How much do security breaches affect startups? Jenna Wortham and Nicole Perloth from The New York Times investigated that question yesterday in their article titled “When Start-Ups Don’t Lock the Doors.” If you have a few minutes, it’s worth reading, but I think they missed a few points.
They began by saying that signing up users and raising money are usually a startup’s top two priorities. True. They also said that data security is usually much further down on the list, especially in the early stages. That’s also true. What I disagree with is the overall tone and some of the examples they used.
First of all, the tone of the article seemed to be based on the following pretense: users care if their information is compromised due to a security breach of an app or service they use. Because of inadequate encryption and protection of personal information, the following startups (number of mentions in parentheses) were covered in this order: Tinder (2), Kickstarter (2), WhatsApp (8), Snapchat (5), ThirdLove (1), Blippy (1).

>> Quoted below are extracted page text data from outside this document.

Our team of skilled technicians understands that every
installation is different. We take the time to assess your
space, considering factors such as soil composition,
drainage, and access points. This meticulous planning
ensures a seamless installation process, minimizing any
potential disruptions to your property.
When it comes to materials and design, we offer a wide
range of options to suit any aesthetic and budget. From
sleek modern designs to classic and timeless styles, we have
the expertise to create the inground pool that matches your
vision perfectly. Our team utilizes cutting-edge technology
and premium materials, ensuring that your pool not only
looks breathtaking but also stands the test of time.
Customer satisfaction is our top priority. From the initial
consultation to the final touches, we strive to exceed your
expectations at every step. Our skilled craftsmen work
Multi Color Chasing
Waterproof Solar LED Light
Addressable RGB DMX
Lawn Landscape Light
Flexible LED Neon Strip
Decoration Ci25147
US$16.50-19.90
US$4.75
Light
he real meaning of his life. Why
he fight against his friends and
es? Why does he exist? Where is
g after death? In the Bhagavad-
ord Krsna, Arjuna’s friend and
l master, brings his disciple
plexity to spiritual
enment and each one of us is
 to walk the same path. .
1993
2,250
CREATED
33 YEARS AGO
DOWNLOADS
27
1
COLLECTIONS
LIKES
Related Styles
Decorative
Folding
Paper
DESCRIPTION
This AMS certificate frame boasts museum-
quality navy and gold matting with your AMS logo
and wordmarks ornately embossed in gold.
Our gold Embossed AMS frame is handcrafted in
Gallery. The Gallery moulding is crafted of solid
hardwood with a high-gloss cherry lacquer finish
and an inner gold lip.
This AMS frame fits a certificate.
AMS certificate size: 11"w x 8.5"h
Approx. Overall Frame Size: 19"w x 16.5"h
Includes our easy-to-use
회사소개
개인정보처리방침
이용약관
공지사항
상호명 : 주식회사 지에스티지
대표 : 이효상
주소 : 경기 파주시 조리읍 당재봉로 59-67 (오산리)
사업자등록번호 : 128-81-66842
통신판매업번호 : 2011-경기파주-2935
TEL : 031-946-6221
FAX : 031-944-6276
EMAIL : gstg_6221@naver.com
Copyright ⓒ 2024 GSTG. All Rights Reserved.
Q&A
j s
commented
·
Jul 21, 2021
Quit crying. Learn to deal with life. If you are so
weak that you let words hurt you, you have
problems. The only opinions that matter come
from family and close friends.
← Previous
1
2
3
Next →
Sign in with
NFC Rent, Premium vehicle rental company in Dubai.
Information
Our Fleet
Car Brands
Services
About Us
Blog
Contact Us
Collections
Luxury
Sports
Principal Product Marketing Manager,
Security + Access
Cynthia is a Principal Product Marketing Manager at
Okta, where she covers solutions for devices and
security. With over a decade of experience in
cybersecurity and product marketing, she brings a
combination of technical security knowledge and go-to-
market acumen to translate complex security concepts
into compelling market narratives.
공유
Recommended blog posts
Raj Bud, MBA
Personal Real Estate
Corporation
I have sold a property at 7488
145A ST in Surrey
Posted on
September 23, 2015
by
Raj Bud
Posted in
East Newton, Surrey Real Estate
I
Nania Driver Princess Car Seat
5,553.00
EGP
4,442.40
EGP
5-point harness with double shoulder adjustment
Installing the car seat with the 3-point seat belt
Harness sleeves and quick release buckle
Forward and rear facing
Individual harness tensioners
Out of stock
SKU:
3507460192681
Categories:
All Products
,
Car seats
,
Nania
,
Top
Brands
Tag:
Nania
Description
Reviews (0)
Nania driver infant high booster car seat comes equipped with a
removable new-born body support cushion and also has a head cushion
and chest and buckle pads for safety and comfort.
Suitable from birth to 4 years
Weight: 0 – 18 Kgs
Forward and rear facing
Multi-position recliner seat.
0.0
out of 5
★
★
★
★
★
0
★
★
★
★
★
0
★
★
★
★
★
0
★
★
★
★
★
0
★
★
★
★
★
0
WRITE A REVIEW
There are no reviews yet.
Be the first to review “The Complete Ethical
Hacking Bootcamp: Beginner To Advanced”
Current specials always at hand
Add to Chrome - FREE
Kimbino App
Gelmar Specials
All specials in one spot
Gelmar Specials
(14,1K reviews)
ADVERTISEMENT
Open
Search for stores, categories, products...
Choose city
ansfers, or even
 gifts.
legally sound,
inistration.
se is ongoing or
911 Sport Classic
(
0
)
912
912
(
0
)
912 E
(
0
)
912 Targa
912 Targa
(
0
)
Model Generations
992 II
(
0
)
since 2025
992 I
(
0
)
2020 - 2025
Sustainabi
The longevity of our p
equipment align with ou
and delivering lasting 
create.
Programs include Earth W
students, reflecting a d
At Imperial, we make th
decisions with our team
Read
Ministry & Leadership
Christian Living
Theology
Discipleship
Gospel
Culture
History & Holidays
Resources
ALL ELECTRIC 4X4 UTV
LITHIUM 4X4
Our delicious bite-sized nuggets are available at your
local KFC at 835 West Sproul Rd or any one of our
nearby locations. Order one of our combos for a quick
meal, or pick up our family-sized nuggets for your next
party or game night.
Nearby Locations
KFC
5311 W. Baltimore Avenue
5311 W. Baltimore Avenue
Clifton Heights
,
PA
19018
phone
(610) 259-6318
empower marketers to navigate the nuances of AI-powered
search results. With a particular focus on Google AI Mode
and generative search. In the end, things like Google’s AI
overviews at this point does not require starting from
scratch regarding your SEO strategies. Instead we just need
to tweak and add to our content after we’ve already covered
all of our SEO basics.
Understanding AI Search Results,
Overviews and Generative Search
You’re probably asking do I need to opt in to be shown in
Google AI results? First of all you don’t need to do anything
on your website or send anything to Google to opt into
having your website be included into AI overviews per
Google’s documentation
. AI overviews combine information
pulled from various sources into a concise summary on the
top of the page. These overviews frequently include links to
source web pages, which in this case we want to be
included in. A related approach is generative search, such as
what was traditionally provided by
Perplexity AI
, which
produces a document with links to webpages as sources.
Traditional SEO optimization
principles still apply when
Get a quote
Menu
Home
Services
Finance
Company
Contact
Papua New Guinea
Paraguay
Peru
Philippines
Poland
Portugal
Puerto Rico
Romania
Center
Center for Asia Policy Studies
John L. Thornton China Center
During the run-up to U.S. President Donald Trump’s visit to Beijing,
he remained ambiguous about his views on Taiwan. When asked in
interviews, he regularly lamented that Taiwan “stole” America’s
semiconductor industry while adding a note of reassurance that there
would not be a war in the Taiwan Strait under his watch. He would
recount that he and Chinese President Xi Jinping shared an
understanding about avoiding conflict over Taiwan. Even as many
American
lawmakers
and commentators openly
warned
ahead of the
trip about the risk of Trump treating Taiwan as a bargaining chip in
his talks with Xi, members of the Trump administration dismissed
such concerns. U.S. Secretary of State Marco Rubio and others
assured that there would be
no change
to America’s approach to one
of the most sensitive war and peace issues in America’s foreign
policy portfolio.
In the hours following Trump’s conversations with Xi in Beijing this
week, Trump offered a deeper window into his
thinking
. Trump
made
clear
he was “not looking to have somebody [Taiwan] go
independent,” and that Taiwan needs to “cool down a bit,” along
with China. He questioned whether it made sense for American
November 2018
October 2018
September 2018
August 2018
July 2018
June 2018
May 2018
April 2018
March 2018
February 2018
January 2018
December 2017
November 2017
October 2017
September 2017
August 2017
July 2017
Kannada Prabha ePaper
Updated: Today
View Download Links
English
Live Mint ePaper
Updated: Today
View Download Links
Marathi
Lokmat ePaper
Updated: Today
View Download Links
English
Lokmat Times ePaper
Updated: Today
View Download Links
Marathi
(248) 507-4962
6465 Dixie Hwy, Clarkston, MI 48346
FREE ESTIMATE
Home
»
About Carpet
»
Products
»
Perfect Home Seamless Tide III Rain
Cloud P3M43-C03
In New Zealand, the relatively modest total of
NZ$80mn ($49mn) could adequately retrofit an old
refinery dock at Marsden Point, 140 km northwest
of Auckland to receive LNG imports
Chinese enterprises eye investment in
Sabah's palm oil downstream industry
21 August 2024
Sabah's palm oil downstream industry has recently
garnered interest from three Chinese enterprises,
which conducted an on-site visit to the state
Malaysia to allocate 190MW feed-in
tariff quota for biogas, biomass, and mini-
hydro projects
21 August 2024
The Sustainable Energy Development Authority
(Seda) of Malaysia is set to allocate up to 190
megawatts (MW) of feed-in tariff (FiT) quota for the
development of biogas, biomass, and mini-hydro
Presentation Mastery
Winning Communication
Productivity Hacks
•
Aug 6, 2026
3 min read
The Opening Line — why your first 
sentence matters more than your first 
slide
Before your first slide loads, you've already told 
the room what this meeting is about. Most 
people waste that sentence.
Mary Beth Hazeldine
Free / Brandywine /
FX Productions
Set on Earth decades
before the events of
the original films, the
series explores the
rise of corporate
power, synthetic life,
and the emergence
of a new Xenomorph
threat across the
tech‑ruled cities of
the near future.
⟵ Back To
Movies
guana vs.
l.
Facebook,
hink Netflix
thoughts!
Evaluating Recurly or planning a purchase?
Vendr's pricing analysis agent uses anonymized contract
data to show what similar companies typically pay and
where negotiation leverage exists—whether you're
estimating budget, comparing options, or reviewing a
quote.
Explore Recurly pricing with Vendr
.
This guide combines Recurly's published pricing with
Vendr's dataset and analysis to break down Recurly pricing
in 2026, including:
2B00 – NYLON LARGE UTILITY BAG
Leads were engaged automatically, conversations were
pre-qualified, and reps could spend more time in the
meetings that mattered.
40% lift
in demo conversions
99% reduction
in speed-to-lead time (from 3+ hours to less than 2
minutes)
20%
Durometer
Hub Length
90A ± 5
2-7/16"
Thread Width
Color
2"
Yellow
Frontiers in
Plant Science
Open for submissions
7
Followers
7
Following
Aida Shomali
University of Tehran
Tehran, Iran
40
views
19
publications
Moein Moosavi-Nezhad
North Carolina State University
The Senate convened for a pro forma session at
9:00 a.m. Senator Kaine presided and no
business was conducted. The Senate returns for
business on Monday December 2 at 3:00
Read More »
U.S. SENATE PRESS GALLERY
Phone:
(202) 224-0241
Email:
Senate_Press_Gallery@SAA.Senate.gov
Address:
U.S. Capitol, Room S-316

It’s becoming increasingly obvious that Americans in particular don’t care as much about the security of their personal data as perhaps they should, and to a lesser extent than their European counterparts. Following CES in January, I participated in a Google Hangout on 2014 technology trends with Re/code’s Kara Swisher, Farhad Manjoo, then of The Wall Street Journal, and Kevin Delaney and Christopher Mims of Quartz. During the discussion on data privacy and storage, Christopher Mims said, “There’s a weird dichotomy where we are enraged that the government has our data but don’t care that Google does, which is where the government got it from in the first place.” That’s just my point. I think a lot of us who stay informed about security issues and care about our personal data assume that the average app user shares our concerns. They don’t. Whether they just don’t care or don’t understand, as I believe is the case with the majority of baby boomers and many generation X’ers, the perceived effects and the actual effects of data breaches on user retention are often at odds.
WhatsApp and Snapchat were mentioned thirteen times in the article, compared to a collective six mentions of the other companies, so it’s fair to say they were the focus. Some of the thoughts on WhatsApp were accurate, including the claim that after being acquired by Facebook, WhatsApp has been criticized for having lax encryption and protection of personal data. (It’s worth mentioning that WhatsApp claims Ukrainian co-founder Jan Koum’s childhood living under an abusive communist government and in constant fear of secret police led to a strong focus on security.) “Jay Nancarrow, a Facebook spokesman, said one of the first things Facebook planned to do after the WhatsApp deal closed was conduct an intense security audit of WhatsApp and its messaging service,” Wortham and Perloth reported. The problem with that statement is it implies that if WhatsApp begins losing its user base, it will be because of their lax security.
To the contrary, many, including myself, believe that if and when WhatsApp’s user base rapidly begins declining, it will be less because of the recent security reports and more because of its newfound affiliation with Facebook, which itself has a history of user distrust. I can’t stress how important including that point it is. It’s the difference between linking a loss of users to a security breach as opposed to a Facebook acquisition.
The other company that was highlighted throughout the article is Snapchat. Everything Wortham and Perloth said about Snapchat was true and they included an interesting point about Wickr, “a competitive service that uses secure encryption and does not store customer information on its servers,” that was conceived after the Snapchat breaches. However, I think there was a missed opportunity to articulate the extent to which Snapchat’s breaches highlighted a point I covered earlier – how little the average user actually cares about the privacy of their data. Sure, there was tons of media coverage and it was an opportunity for analysts to get some air time discussing whether or not it would ruin Snapchat’s multi-billion dollar valuation, but the average Snapchat user didn’t seem to care, because they probably didn’t even hear about it. In fact, as Wortham and Perloth pointed out, its user base has grown since.
Overall, I thought that Wortham and Perloth’s article covered many important points, including the fact that data security often doesn’t make a startup’s Top Ten Priorities list, but I do think there were a few misconceptions and missed opportunities. When it comes to data security, I think people who are truly passionate about it, a group consisting largely of journalists and startup founders, tend to carry a misconception that their views are shared by the masses. Particularly in America, there is plenty of evidence to the contrary and countless examples of companies who have been unaffected by lax security policies.